5/5 - (3 votes) This article describes the relationship between entities and expertise, authority and trust, or the EAT

Reddi2 · Post by **Reddi2** » Thu Jan 30, 2025 8:56 am

This scientific paper from Google deals with how to determine the trustworthiness of online sources. In addition to analyzing links, a new method is presented that is based on checking the accuracy of the information published.

We propose a new approach that relies on endogenous signals, namely, the correctness of factual information provided by the source. A source that has few false facts is considered to be trustworthy.

For this purpose, data mining methods are used, which I have already discussed in detail in the articles How can Google identify and interpret entities from unstructured content? and The role of natural language processing for data mining, entities & search queries .

We call the trustworthiness score we computed Knowledge-Based Trust (KBT). On synthetic data, we show that our method can reliably compute the true trustworthiness levels of the sources.

The current assessment of the credibility of sources based on links and browser data on website usage behavior has weaknesses because less popular sources are given worse cards and are unfairly neglected, even though they provide very good information.

This approach allows sources to be rated with a "trustworthiness score" without taking popularity into account. Websites that frequently provide false information are downgraded. Websites that publish information in line with the general consensus are rewarded. This also reduces the likelihood that websites that attract attention through fake news will gain visibility on Google.

Producing a ranking for pages using distances in a web-link graph
This patent was signed by Google in 2017 in the latest version and the status is active. It describes how a ranking score can be created for linked documents based on the proximity to selected seed websites. The seed pages themselves are individually weighted.

In a variation on this embodiment, a seed page si in the set of seed pages is associated with a predetermined weight wherein 0<wi≦1. Furthermore, the seed page si is associated with an initial distance di wherein di=−log(wi).

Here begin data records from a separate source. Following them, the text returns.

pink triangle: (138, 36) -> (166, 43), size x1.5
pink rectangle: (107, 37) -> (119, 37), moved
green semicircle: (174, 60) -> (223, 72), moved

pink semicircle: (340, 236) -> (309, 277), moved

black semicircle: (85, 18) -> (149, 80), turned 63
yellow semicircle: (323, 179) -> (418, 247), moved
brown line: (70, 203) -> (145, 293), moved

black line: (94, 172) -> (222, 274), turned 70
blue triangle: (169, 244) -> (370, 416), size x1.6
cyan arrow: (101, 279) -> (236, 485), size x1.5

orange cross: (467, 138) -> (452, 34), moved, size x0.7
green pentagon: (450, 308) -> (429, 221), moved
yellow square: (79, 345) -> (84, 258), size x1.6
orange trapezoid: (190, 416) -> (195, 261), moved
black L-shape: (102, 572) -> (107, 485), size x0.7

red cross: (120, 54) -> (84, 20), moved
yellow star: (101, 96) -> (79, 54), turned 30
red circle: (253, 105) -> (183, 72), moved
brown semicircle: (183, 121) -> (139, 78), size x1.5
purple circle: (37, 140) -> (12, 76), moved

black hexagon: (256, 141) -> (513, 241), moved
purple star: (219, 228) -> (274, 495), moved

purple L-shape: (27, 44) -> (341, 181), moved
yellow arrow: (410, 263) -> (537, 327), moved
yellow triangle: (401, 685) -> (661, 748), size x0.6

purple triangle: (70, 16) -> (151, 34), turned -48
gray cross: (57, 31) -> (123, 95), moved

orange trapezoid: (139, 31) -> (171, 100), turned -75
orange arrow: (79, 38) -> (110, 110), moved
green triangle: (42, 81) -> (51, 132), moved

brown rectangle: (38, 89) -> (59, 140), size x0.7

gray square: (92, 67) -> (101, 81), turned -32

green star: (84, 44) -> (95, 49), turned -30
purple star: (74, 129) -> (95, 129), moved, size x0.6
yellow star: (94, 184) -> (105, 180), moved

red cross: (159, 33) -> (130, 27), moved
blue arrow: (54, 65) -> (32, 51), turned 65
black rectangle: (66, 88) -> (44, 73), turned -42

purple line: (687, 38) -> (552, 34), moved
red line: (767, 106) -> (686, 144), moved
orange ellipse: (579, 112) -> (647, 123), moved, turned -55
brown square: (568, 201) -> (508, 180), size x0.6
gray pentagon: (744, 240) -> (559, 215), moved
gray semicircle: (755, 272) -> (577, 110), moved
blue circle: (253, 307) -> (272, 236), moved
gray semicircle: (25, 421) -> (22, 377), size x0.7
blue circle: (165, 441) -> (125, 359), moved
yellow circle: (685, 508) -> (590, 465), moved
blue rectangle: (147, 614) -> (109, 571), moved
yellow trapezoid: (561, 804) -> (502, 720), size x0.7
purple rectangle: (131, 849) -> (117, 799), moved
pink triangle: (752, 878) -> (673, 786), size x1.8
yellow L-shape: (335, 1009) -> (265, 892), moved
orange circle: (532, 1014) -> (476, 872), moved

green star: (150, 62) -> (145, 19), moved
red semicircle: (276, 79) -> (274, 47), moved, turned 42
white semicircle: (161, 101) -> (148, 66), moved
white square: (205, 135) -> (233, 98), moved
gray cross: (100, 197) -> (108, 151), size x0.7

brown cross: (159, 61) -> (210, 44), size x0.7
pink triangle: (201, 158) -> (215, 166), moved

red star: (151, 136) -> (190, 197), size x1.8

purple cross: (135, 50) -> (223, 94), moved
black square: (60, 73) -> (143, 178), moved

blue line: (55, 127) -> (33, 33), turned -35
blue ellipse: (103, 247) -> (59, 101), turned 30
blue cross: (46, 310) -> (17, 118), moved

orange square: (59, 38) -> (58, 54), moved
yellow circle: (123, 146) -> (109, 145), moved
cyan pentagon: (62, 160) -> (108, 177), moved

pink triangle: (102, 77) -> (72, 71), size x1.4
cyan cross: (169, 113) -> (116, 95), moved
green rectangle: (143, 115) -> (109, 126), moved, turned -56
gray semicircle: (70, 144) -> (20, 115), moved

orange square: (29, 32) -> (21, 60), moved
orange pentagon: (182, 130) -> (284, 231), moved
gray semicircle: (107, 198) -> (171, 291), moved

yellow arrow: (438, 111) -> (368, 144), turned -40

The seed pages themselves are of high quality and the sources are highly credible. The following can be read about these pages in the patent:

In one embodiment of the present invention, seeds 102 are specially selected high-quality pages which provide good web connectivity to other non-seed pages. More specifically, to ensure that other high-quality pages are easily reachable from seeds 102, seeds in seeds 102 need to be reliable, diverse to cover a wide range of fields of public portugal phone number data interests, as well as well-connected with other pages (i.e., having a large number of outgoing links). For example, Google Directory and The New York Times are both good seeds which possess such properties. It is typically assumed that these seeds are also “closer” to other high-quality pages on the web. In addition, seeds with large number of useful outgoing links facilitate identifying other useful and high-quality pages, thereby acting as “hubs” on the web.

According to the patent, these seed pages must be selected manually and the number should be limited to prevent manipulation. The length of a link between a seed page and the document to be ranked can be determined using the following criteria:

Position des Links
the font of the link
Degree of thematic deviation of the source page
Number of outgoing links of the source page
Interestingly, pages that do not have a direct or indirect link to at least one seed page are not included in the scoring at all.

Note that however, not all the pages in the set of pages receive ranking scores through this process. For example, a page that cannot be reached by any of the seed pages will not be ranked.